Cornell joins call to up fed investment in agricultural research

Thirteen prominent research institutions in the United States joined the Supporters of Agricultural Research (SoAR) Foundation today in calling for a surge in federal support of food and agricultural science. “Retaking the Field,” the report released by this coalition, highlights recent scientific innovations and illustrates how U.S. agricultural production is losing ground to China and other global competitors.

“Unlike the United States, China doubled its agricultural research and development funding investment between 2001 and 2008, resulting in an investment equivalent to $4 billion and a transformation of their economy,” said Kathryn J. Boor, the Ronald P. Lynch Dean of the College of Agriculture and Life Sciences at Cornell. “While we have seen private-sector support for agricultural research grow here in the United States, along with increases in private philanthropy, we look to the federal government for long-term investment across the spectrum of research, from applied to basic. These investments are needed to produce game-changing breakthroughs over time and allow agriculture to be the transformative technology it always has been.”

“Retaking the Field” looks at the importance of agriculture and its related industries to the U.S. economy. According to the USDA, this sector was responsible for nearly 1 in 10 jobs in 2014 and contributed $835 billion to the U.S. gross domestic product. Even though every public dollar invested in agricultural research provides $20 in economic returns, the federal budget for agricultural research has remained flat for decades. Today, the U.S. trails China in both agricultural production and public research funding.

“At Cornell, we study the science, sustainability and social aspects of food, drawing from a wide variety of disciplinary traditions,” said David Just, professor and co-director of the Cornell Center for Behavioral Economics in Child Nutrition Programs. “Making certain that consumers reach for healthy food is an important part of keeping our country’s agriculture sector healthy as well.”

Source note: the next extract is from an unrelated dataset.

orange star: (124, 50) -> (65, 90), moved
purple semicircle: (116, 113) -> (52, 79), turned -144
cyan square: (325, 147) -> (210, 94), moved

A behavioral economist, Just’s work has shown how deploying marketing strategies used to generate impulse purchases can encourage children to eat better at school while cutting cost and waste without reducing overall availability of choices.

“Researchers are discovering incredible breakthroughs, helping farmers produce more food using fewer resources, and keeping our meals safe and nutritious,” said Thomas Grumbly ’71, president of the SoAR Foundation. “However, the science behind agriculture and food production is starved of federal support at a time of unprecedented challenges. A new surge in public funding is essential if our agricultural system is going to meet the needs of American families in an increasingly competitive global market.”

Farming has never been an easy endeavor and today’s challenges to agricultural production are daunting. The historic California drought continues, and U.S. production is also threatened by new pests and pathogens, like the 2015 avian influenza outbreak that led to the culling of 48 million birds in 15 states and $2.6 billion in economic damages.

“Every year, the director of national intelligence testifies before Congress that our national security is threatened by hunger in unstable regions,” said Grumbly. “As the number of people on our planet continues to grow, we must produce more food. This cannot be done with yesterday’s science. We need a larger infusion of cutting-edge technologies.”